Data listing START

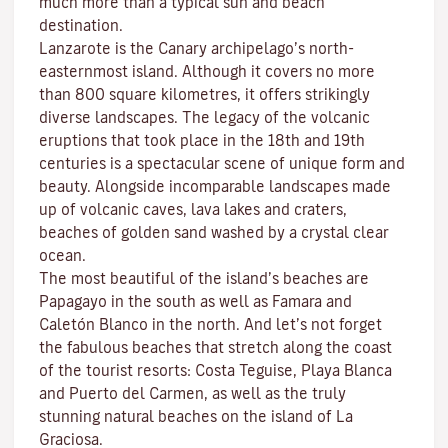
much more than a typical sun and beach
destination.
Lanzarote is the Canary archipelago’s north-
easternmost island. Although it covers no more
than 800 square kilometres, it offers strikingly
diverse landscapes. The legacy of the volcanic
eruptions that took place in the 18th and 19th
centuries is a spectacular scene of unique form and
beauty. Alongside incomparable landscapes made
up of volcanic caves, lava lakes and craters,
beaches
of golden sand washed by a crystal clear
ocean.
The most beautiful of the island’s beaches are
Papagayo
in the south as well as
Famara
and
Caletón Blanco
in the north. And let’s not forget
the fabulous beaches that stretch along the coast
of the tourist resorts:
Costa Teguise
,
Playa Blanca
and
Puerto del Carmen
, as well as the truly
stunning natural beaches on the island of
La
Graciosa
.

Data listing END

The task: In how many lines of the material does the word "beaches" appear? Respond with the number only.

Response: 4